_Saved data entries_

Segment Open

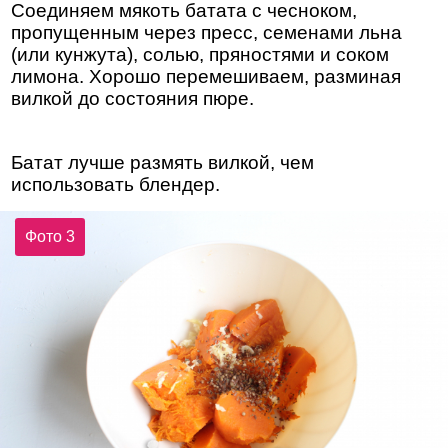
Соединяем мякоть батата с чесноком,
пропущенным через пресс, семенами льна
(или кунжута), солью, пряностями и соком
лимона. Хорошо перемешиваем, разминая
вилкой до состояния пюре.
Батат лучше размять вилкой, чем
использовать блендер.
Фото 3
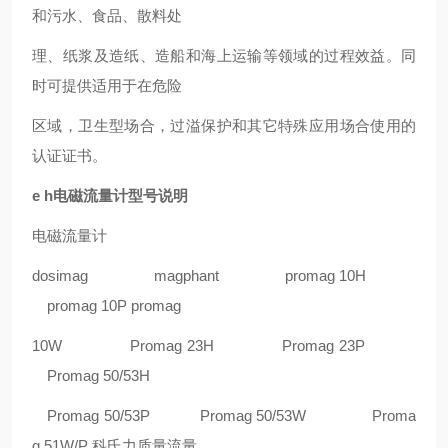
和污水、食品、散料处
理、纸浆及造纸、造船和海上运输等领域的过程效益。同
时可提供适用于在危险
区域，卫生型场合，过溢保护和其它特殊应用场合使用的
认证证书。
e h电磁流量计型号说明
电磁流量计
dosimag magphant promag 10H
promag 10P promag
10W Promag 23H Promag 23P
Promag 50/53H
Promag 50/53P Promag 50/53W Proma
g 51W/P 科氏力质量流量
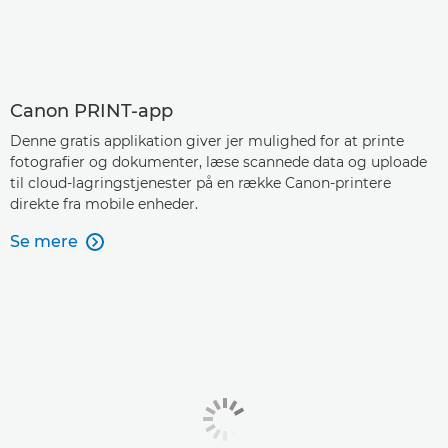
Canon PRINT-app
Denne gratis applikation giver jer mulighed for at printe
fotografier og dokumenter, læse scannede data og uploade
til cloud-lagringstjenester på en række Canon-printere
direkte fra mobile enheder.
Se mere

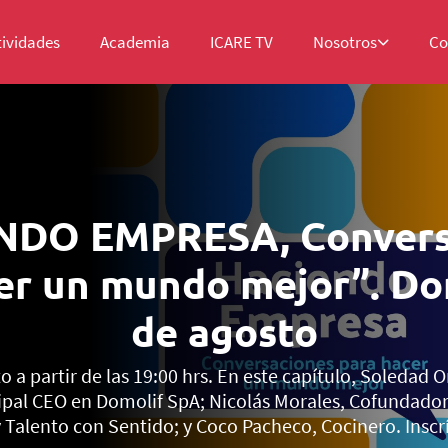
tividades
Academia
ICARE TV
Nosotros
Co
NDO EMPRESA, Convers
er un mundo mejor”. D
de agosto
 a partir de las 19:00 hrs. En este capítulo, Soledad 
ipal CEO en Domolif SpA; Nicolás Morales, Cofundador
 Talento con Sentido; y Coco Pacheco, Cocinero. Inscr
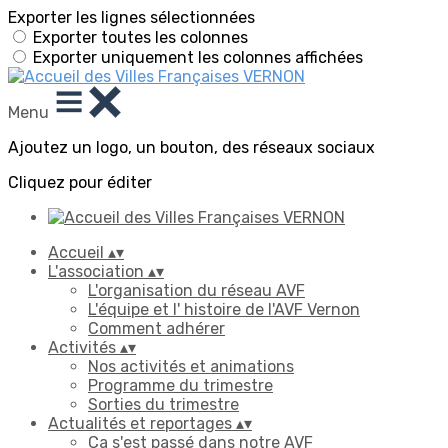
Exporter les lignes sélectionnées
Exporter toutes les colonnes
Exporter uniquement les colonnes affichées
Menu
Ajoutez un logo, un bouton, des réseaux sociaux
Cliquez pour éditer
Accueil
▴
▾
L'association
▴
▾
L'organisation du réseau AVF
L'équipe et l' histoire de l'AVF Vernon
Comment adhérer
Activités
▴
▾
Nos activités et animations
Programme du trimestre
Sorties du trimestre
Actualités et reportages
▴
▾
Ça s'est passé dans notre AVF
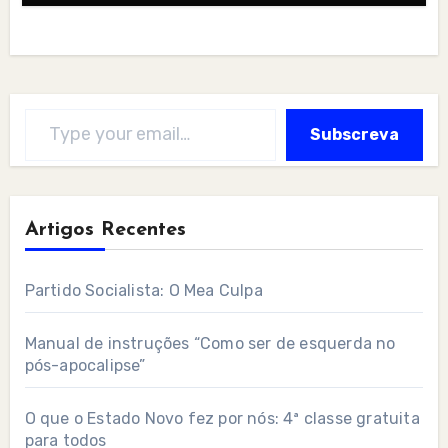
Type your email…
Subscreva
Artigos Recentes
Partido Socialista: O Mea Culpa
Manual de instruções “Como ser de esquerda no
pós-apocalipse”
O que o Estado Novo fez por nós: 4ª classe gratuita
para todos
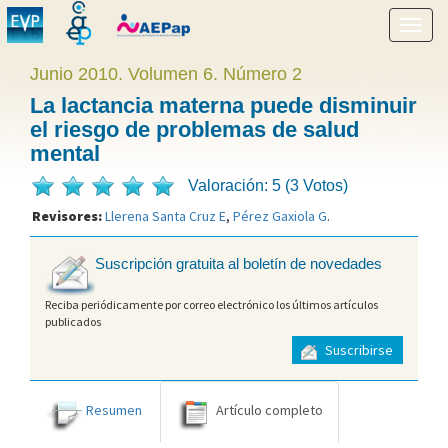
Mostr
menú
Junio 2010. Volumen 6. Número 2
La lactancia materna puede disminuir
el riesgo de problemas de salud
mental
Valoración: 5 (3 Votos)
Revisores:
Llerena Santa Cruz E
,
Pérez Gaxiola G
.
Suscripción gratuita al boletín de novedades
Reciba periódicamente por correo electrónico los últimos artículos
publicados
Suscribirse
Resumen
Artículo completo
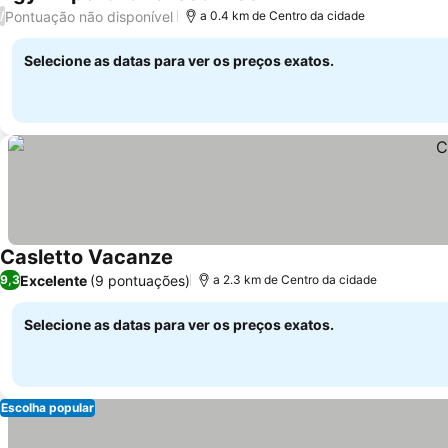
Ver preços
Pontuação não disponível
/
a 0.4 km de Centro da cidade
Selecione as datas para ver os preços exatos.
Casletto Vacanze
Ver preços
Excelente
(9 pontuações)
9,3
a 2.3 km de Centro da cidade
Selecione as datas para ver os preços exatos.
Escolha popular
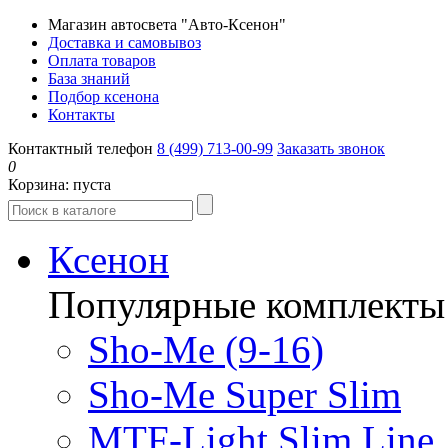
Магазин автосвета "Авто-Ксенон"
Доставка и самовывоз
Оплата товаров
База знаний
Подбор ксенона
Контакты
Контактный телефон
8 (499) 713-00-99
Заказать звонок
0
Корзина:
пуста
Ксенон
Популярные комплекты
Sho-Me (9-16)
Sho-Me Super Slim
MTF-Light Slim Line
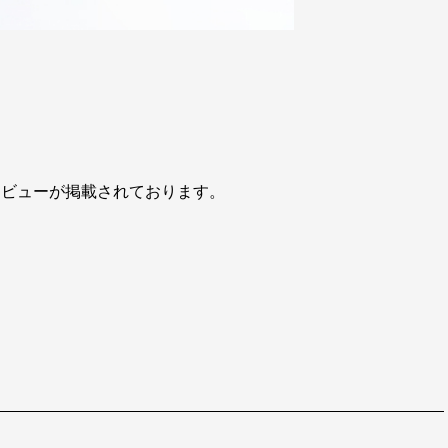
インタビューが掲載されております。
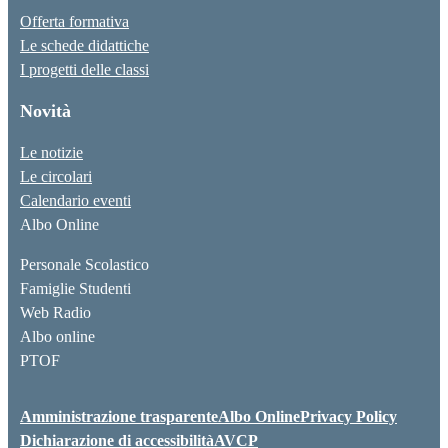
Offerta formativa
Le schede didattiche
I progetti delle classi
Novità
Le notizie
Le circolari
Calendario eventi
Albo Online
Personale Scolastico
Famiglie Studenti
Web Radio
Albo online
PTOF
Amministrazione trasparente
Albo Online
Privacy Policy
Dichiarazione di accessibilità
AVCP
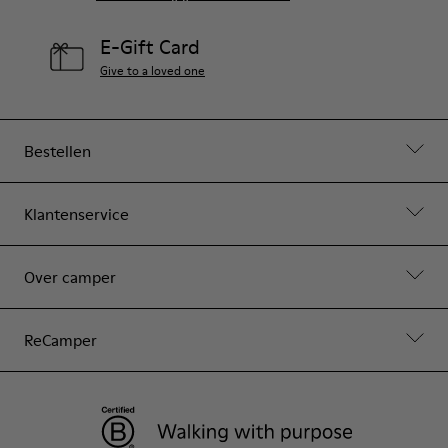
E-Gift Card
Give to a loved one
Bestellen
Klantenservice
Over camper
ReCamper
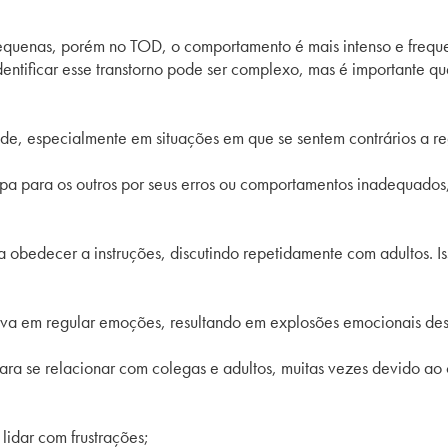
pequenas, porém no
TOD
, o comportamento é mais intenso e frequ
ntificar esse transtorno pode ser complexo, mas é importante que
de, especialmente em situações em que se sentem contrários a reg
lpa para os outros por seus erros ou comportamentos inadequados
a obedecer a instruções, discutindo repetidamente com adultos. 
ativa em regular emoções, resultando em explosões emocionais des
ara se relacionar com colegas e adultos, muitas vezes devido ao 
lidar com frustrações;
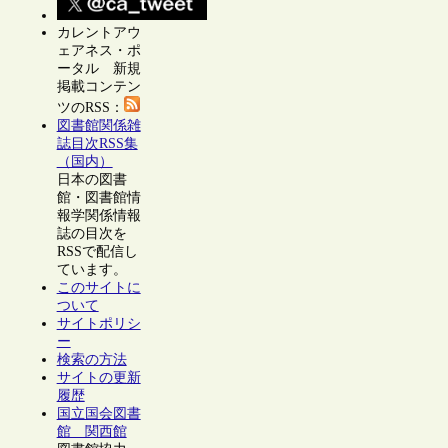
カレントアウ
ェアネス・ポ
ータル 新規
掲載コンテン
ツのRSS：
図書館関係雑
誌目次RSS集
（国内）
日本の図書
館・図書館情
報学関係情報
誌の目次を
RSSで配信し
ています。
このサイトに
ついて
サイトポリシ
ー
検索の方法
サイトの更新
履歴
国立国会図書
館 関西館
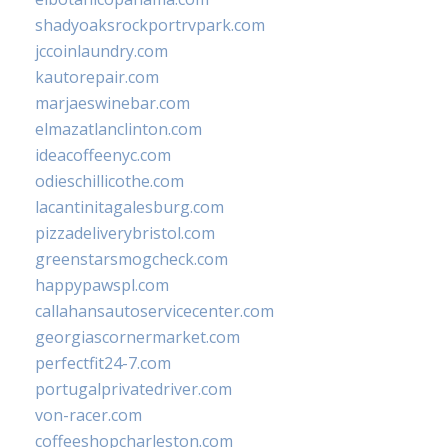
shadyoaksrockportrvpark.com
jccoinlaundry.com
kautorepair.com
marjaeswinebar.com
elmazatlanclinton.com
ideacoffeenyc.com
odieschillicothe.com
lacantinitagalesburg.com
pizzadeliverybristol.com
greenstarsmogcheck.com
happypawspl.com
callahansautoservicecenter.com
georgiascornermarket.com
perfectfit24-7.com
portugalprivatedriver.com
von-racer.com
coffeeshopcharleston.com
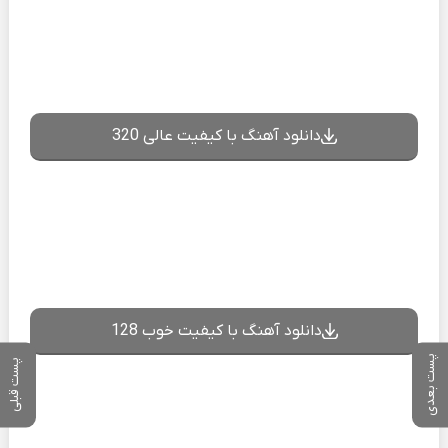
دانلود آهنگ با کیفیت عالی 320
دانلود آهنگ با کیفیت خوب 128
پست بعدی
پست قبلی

Segment Closed

_Activity_
Each line in the data that holds the word "Centro" must be copied.

_Finished task_
a 0.4 km de Centro da cidade
a 2.3 km de Centro da cidade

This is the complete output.